━━ Data supplied ━━

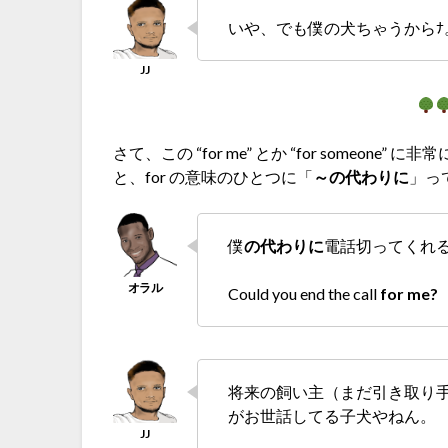
いや、でも僕の犬ちゃうから
さて、この “for me” とか “for someo
と、for の意味のひとつに「
～の代わりに
」っ
僕
の代わりに
電話切ってくれ
Could you end the call
for me
将来の飼い主（まだ引き取り手は
がお世話してる子犬やねん。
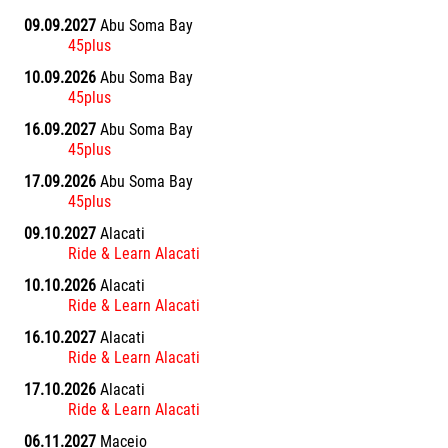
09.09.2027
Abu Soma Bay
45plus
10.09.2026
Abu Soma Bay
45plus
16.09.2027
Abu Soma Bay
45plus
17.09.2026
Abu Soma Bay
45plus
09.10.2027
Alacati
Ride & Learn Alacati
10.10.2026
Alacati
Ride & Learn Alacati
16.10.2027
Alacati
Ride & Learn Alacati
17.10.2026
Alacati
Ride & Learn Alacati
06.11.2027
Maceio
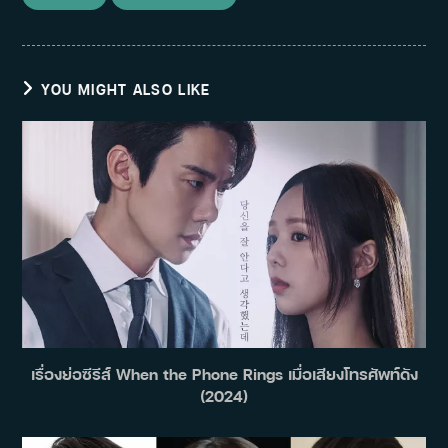
YOU MIGHT ALSO LIKE
เรื่องย่อซีรีส์ When the Phone Rings เมื่อเสียงโทรศัพท์ดัง
(2024)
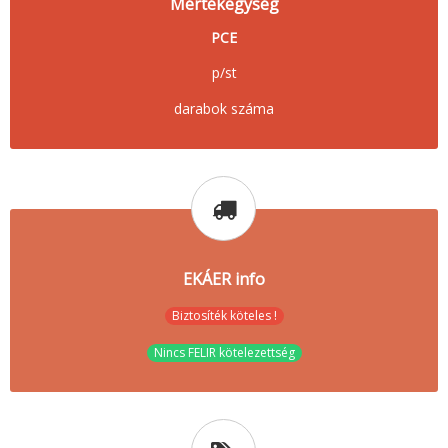
Mértékegység
PCE
p/st
darabok száma
EKÁER info
Biztosíték köteles !
Nincs FELIR kötelezettség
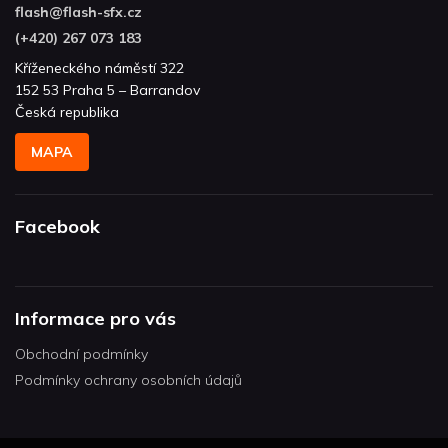
flash
@
flash-sfx.cz
(+420) 267 073 183
Kříženeckého náměstí 322
152 53 Praha 5 – Barrandov
Česká republika
MAPA
Facebook
Informace pro vás
Obchodní podmínky
Podmínky ochrany osobních údajů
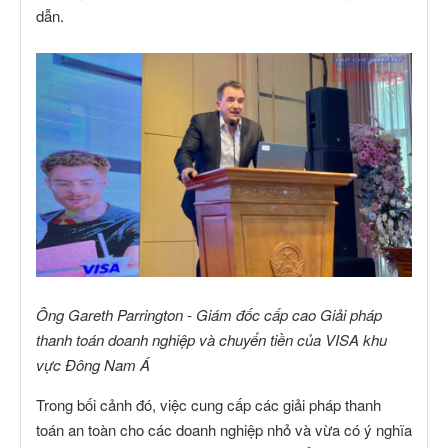
dẫn.
Ông Gareth Parrington - Giám đốc cấp cao Giải pháp
thanh toán doanh nghiệp và chuyển tiền của VISA khu
vực Đông Nam Á
Trong bối cảnh đó, việc cung cấp các giải pháp thanh
toán an toàn cho các doanh nghiệp nhỏ và vừa có ý nghĩa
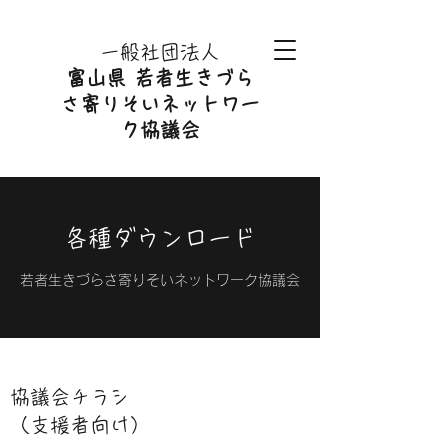
​一般社団法人
富山県 若者生きづら
さ寄りそいネットワー
ク協議会
各種ダウンロード
​若者生きづらさ寄りそいネットワーク協議会
協議会チラシ
（支援者向け）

━━━

Problem details: Work out how many lines in the records contain the word "toán", and give that number by itself.

Written solution: 2